Wie um seine Worte zu unterstreichen, kam in diesem Moment der alte Freiherr auf seinem Rappen angetrabt.
«Aha, hier wird palavert statt gearbeitet.» Der Alte zügelte sein Pferd knapp vor Christophs Füßen und verzog sein feistes Gesicht zu einem verächtlichen Grinsen. «Abends rottet ihr euch dann zusammen, um darüber zu lamentieren, dass euch die Arbeit das Kreuz bricht. Faules Pack.»
Christoph wich keinen Zoll vor dem tänzelnden Pferd zurück. «Die Heißlerin steht kurz vor der Niederkunft. An ihrer Stelle sollte ihr Mann den Acker bestellen.»
«Du wagst es, ungefragt deine nichtsnutzige Meinung kundzutun? Hast du mir noch mehr zu sagen?»
Die Augen des Freiherrn funkelten vor Zorn.

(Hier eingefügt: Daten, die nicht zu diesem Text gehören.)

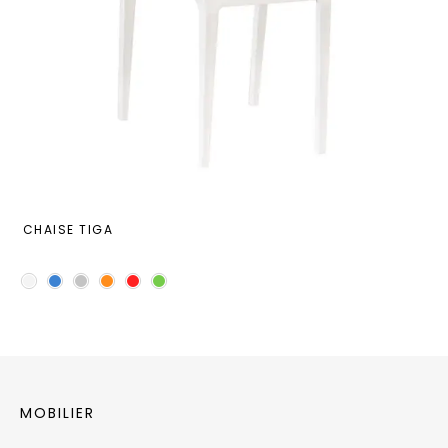
CHAISE TIGA
MOBILIER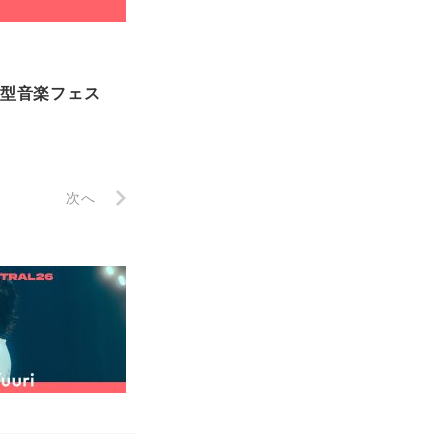
都市型音楽フェス
次へ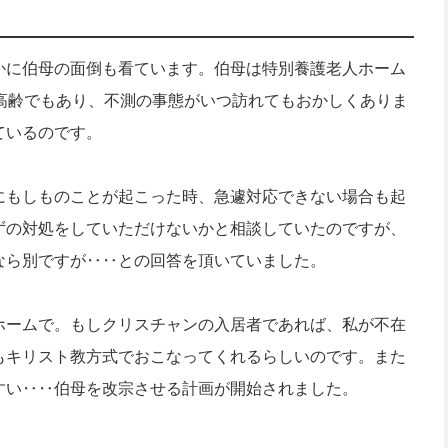
かに伯母の面倒も看ています。伯母は特別養護老人ホーム
高齢でもあり、不測の事態がいつ訪れてもおかしくありま
ているのです。
にもしものことが起こった時、急遽対応できない場合も起
ずの対処をしていただけないかと相談していたのですが、
なら別ですが‥‥との回答を頂いていました。
ホームで。もしクリスチャンの入居者であれば、私が不在
もキリスト教方式でおこなってくれるらしいのです。また
すい‥‥伯母を改宗させる計画が開始されました。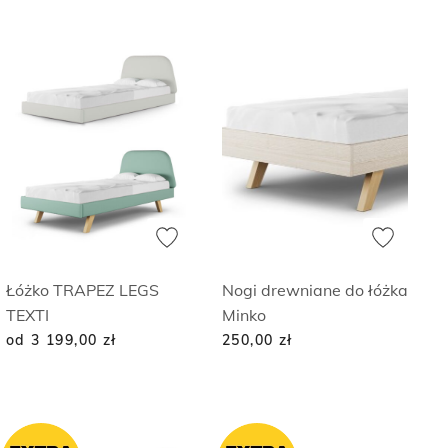
Łóżko TRAPEZ LEGS
Nogi drewniane do łóżka
TEXTI
Minko
od 3 199,00
zł
250,00
zł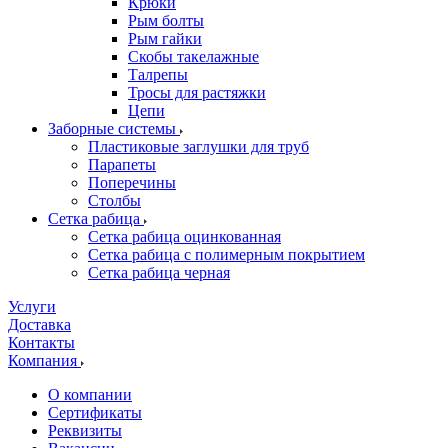
Крюки
Рым болты
Рым гайки
Скобы такелажные
Талрепы
Тросы для растяжки
Цепи
Заборные системы
Пластиковые заглушки для труб
Парапеты
Поперечины
Столбы
Сетка рабица
Сетка рабица оцинкованная
Сетка рабица с полимерным покрытием
Сетка рабица черная
Услуги
Доставка
Контакты
Компания
О компании
Сертификаты
Реквизиты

Christoph biss sich auf die Lippen und warf einen Blick zur Bäuerin hinüber, die gerade unter großen Mühen wieder auf die Beine kam. Ihre Töchter stützten sie.
«Es ist nicht recht», sagte er leise, aber mit fester Stimme. Da holte der Freiherr aus und zog ihm seine Reitgerte über die Schulter. Christoph hörte Catharinas Aufschrei und spürte einen kurzen brennenden Schmerz, doch er presste die Zähne zusammen.

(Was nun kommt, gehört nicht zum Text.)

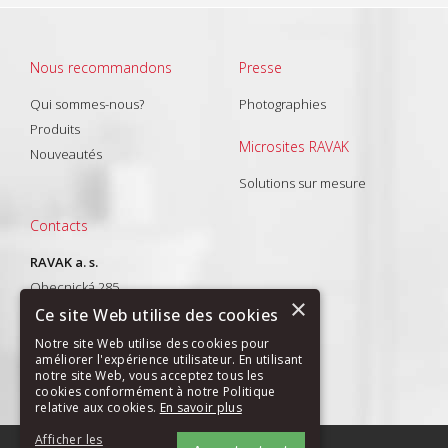
Nous recommandons
Presse
Qui sommes-nous?
Photographies
Produits
Microsites RAVAK
Nouveautés
Solutions sur mesure
Contacts
RAVAK a. s.
Obecnická 285
×
261 01 Příbram I
Ce site Web utilise des cookies
T: +420 318 427 288
Notre site Web utilise des cookies pour
améliorer l'expérience utilisateur. En utilisant
E-mail:
export@ravak.com
notre site Web, vous acceptez tous les
cookies conformément à notre Politique
relative aux cookies.
En savoir plus
Afficher les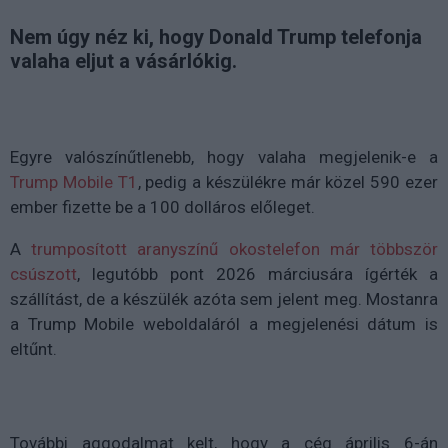
Nem úgy néz ki, hogy Donald Trump telefonja
valaha eljut a vásárlókig.
Egyre valószínűtlenebb, hogy valaha megjelenik-e a
Trump Mobile T1
, pedig a készülékre már közel 590 ezer
ember fizette be a 100 dolláros előleget.
A
trumposított aranyszínű okostelefon már többször
csúszott
, legutóbb pont 2026 márciusára ígérték a
szállítást, de a készülék azóta sem jelent meg. Mostanra
a Trump Mobile weboldaláról a megjelenési dátum is
eltűnt.
További aggodalmat kelt, hogy a cég április 6-án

«Das soll dich lehren, künftig weniger vorlaut zu sein, Schillersohn. Und grüß deine Mutter von mir.»
Er schlug seinem Pferd die Sporen in die Flanke und galoppierte davon.
«Tut es sehr weh?» Catharina sah ihn besorgt an. Der Schreck stand ihr noch ins Gesicht geschrieben.
«Es geht schon.»
«Aber du blutest. Du musst das Hemd ausziehen.»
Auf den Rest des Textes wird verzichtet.